Park Place Technologies’ recent deal to buy Entuity opens up another silo of dealmaking opportunities for the acquisitive company, President and CEO Chris Adams says.
“To this point, we have focused on maintenance acquisitions,” Adams says. “Whatever the number of companies there are to go buy in that space, it's a finite number. We were only in that space.”
Now, Park Place is pursuing software and managed service companies, which outsource operating system support or network support.
“That creates a whole new pipeline of potential targets for us,” Adams says. “So this is really the first step for us to leverage our existing M&A strengths in new markets or for us, new product opportunities.”
Entuity is a global network performance monitoring software company with offices in Boston and London. It marked Park Place’s 12th acquisition since 2016 and second in 2019, following the acquisition of UK-based MCSA Group Limited in April.
“Acquisition and integration is a key component of our strategy,” Adams says. “We've got a good system and we've been very successful, so I can't see us changing that.”
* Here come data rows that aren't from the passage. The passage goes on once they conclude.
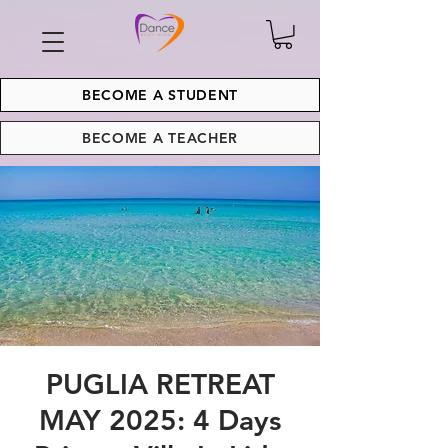
BECOME A STUDENT
BECOME A TEACHER
PUGLIA RETREAT
MAY 2025: 4 Days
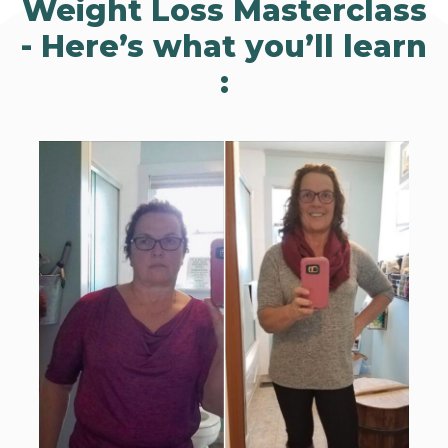
Weight Loss Masterclass
-
Here’s what you’ll learn
:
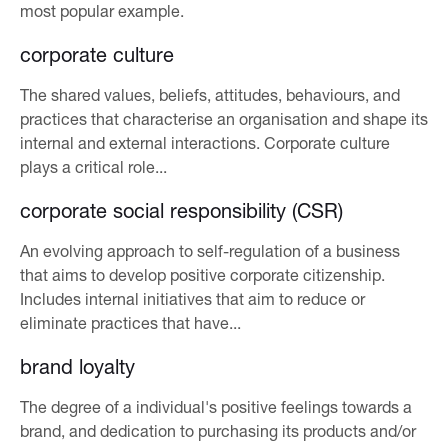
most popular example.
corporate culture
The shared values, beliefs, attitudes, behaviours, and
practices that characterise an organisation and shape its
internal and external interactions. Corporate culture
plays a critical role...
corporate social responsibility (CSR)
An evolving approach to self-regulation of a business
that aims to develop positive corporate citizenship.
Includes internal initiatives that aim to reduce or
eliminate practices that have...
brand loyalty
The degree of a individual's positive feelings towards a
brand, and dedication to purchasing its products and/or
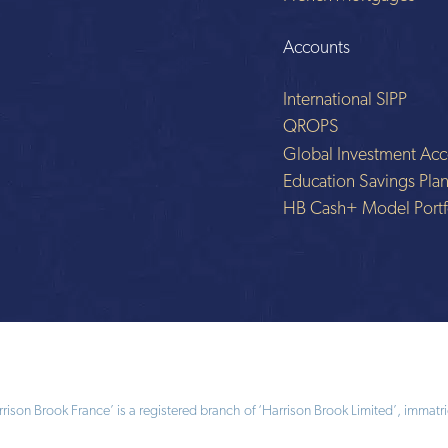
Accounts
International SIPP
QROPS
Global Investment Acc
Education Savings Pla
HB Cash+ Model Portf
ison Brook France’ is a registered branch of ‘Harrison Brook Limited’, immatri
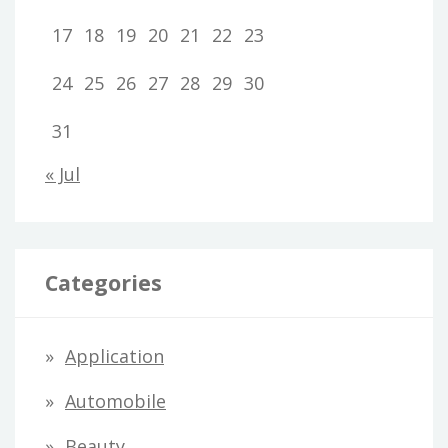
17
18
19
20
21
22
23
24
25
26
27
28
29
30
31
« Jul
Categories
Application
Automobile
Beauty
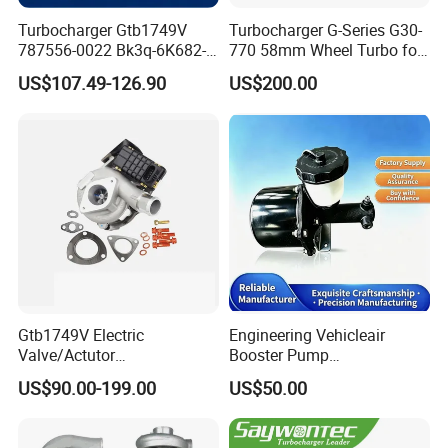
Turbocharger Gtb1749V
Turbocharger G-Series G30-
787556-0022 Bk3q-6K682-
770 58mm Wheel Turbo for
CB 1717628 for Ford
Performance Car
US$107.49-126.90
US$200.00
Ranger Transit 2.2 Diesel
Bk3q6K682CB
Gtb1749V Electric
Engineering Vehicleair
Valve/Actutor
Booster Pump
Turbocompresor Turbo
Customizable Casting
US$90.00-199.00
US$50.00
Charger 787556-5017s
787556-0017 787556-0016
Bk3q6K682PC Actuador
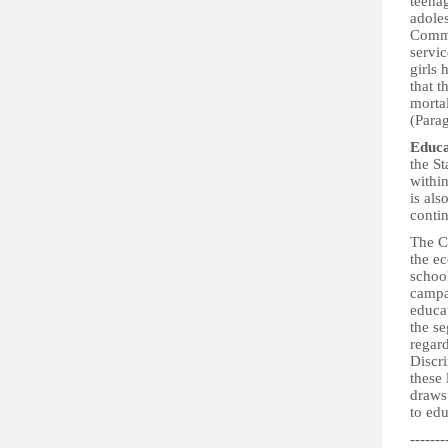
teena
adoles
Commit
servic
girls
that t
mortal
(Para
Educa
the St
withi
is als
contin
The Co
the ec
schoo
campa
educat
the se
regard
Discri
these
draws 
to ed
-------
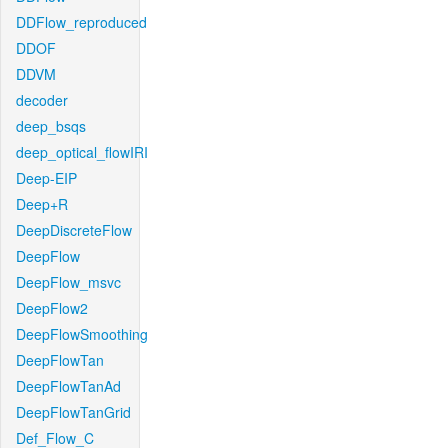
DDFlow_reproduced
DDOF
DDVM
decoder
deep_bsqs
deep_optical_flowIRI
Deep-EIP
Deep+R
DeepDiscreteFlow
DeepFlow
DeepFlow_msvc
DeepFlow2
DeepFlowSmoothing
DeepFlowTan
DeepFlowTanAd
DeepFlowTanGrid
Def_Flow_C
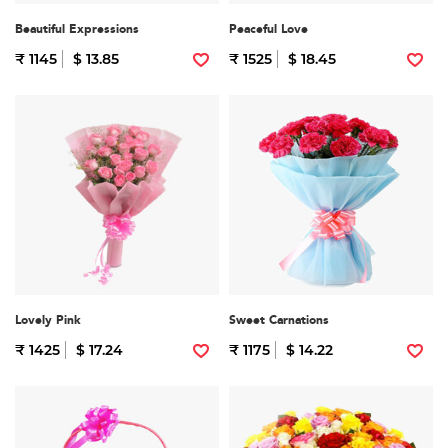
Beautiful Expressions
Peaceful Love
₹ 1145
$ 13.85
₹ 1525
$ 18.45
Lovely Pink
Sweet Carnations
₹ 1425
$ 17.24
₹ 1175
$ 14.22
Smart Business Dealmakers spoke with Adams about the role due diligence played in the Entuity deal and a lesson Adams took from Microsoft’s $26.2 billion deal to buy LinkedIn.
Context is critical
Every deal presents a unique challenge and the Entuity acquisition was no different, Adams says.
The company had a difficult ownership structure in which the owner was “kind of like a publicly traded private equity.”
Over the years, Entuity placed equity into different vehicles and owners, Adams explains. “By the time we got to our closing, they were having a real hard time figuring out exactly who owned what.”
That ended up forcing an unusual two-stage close. “We did a sign with a two or three-week period for them to get all their signatures before close,” he says.
It wasn’t a problem that ever threatened the deal from happening. But it does speak to the importance of conducting a thorough round of due diligence in any transaction opportunity.
“When you're looking at a deal and you have to make a decision, you don't want to get hung up on all the nonsense and attributes that aren't important,” Adams says. “Is it good for our business? If the answer is yes, then what is the risk? The risk here is if you close without having all the proper transfer of equity, then at some point down the line, you could have a claim. A minor claim, but a claim. You don't want someone showing up three years later that says, ‘I own .01% of that company,’ and it's now worth 10 times what you paid for it.”
The key is to have good advisers who can uncover these kinds of situations and provide useful counsel on how to proceed.
“The really good ones help you know everything you need to know and put it in context,” Adams says. “Context is important. Legally, it's tough for an attorney to give advice. Yeah, you should do this or no, you shouldn't. They really struggle with that because it's a legal question and sometimes they won't put context around it. When we are negotiating with firms that don't have a lot of M&A experience, deals can often get a lot longer because they don't know what they should and shouldn't negotiate.”
What’s around the next corner?
As Park Place moves forward in search of additional acquisition opportunities, and potential new silos, Adams says he often thinks about the Fortune 500.
“If you just look at the Fortune 500 every 20 years, it significantly rotates and I think the companies that rotate off didn't adapt,” Adams says. “They didn't really see, whether it was technology or economy or buyers, the trends that were changing.”
While technology drives a tremendous amount of industry change, it’s not the only variable in business.
“There were restaurants that flourished in the '70s, taking prepackaged solutions out to their restaurants and changing the menus so they were getting maybe more seafood or whatever,” Adams says. “Now people want fresh and healthy. So if you didn't adapt from that to the new techniques, you may be having trouble on your top line. A lot of the chains that adapted and maybe acquired outside of their space, adding fresh food options to their portfolio, they should be in a better position. Technology changes in business constantly. But there are other reasons that businesses need to change too.”
Adams points to Microsoft’s purchase of LinkedIn as a working example of this approach to M&A strategy.
“I don't think anybody realized why Satya Nadella was buying LinkedIn at the time,” Adams says. “They thought it was a stretch. Well, I know now because we're a customer. We use Microsoft CRM and he's integrating LinkedIn, a network of business professionals that share all their personal information relative to their careers with the network. That's extremely valuable information. And that's why he acquired it. At the time, I was thinking, ‘Why is he interested in the subscription business?’ I didn't realize that he saw around the corner and realized there's a lot of value in that data to his customers. He's going to exploit it and he's doing that now.”